Assignment:
Of the entries below, restate word for word only the section that runs from the line with "Odluci Ustavnog suda, broj: U-III-5748/2014" to the line with "ducijarno osiguranje, rješavano", counting both ends.

── Records shown

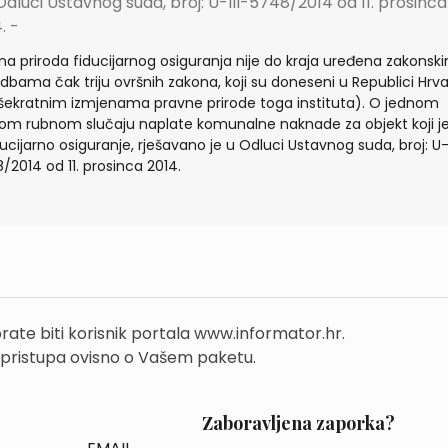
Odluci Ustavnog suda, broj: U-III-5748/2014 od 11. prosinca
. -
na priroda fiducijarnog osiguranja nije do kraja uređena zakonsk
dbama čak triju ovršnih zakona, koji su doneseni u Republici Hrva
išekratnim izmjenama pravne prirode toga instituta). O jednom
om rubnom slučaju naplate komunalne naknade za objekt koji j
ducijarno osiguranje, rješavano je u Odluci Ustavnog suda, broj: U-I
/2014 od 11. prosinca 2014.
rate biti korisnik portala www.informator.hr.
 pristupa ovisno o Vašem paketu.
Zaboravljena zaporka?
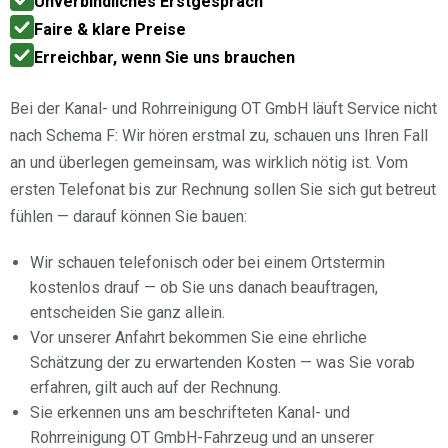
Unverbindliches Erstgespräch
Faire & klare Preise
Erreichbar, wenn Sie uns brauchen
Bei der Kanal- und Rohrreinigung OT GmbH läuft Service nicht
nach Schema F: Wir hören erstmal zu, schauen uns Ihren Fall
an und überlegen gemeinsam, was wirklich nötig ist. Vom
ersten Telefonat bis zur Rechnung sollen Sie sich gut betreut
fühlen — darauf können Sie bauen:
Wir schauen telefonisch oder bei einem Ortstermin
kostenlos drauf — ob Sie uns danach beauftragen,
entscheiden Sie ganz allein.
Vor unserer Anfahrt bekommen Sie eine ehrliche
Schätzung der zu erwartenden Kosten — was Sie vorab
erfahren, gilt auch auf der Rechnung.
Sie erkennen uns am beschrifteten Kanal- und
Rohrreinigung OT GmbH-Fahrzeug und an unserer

────
── Records shown

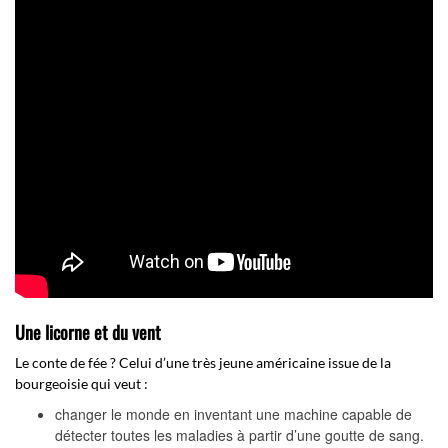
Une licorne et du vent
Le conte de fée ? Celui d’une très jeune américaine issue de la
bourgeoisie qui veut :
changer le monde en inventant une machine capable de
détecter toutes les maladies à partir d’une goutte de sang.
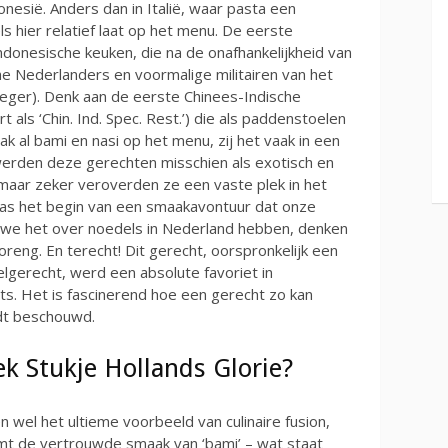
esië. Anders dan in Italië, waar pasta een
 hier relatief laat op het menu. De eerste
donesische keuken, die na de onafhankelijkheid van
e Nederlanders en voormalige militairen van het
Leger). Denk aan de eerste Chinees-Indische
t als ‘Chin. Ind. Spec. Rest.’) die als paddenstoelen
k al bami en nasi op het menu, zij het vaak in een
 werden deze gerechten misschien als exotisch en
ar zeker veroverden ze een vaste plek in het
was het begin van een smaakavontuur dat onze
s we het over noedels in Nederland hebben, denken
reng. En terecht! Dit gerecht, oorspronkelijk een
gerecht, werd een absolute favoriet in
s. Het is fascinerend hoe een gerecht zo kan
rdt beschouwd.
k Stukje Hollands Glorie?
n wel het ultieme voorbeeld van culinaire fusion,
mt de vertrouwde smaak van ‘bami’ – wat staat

────

Result:
Odluci Ustavnog suda, broj: U-III-5748/2014 od 11. prosinca
. -
na priroda fiducijarnog osiguranja nije do kraja uređena zakonsk
dbama čak triju ovršnih zakona, koji su doneseni u Republici Hrva
išekratnim izmjenama pravne prirode toga instituta). O jednom
om rubnom slučaju naplate komunalne naknade za objekt koji j
ducijarno osiguranje, rješavano je u Odluci Ustavnog suda, broj: U-I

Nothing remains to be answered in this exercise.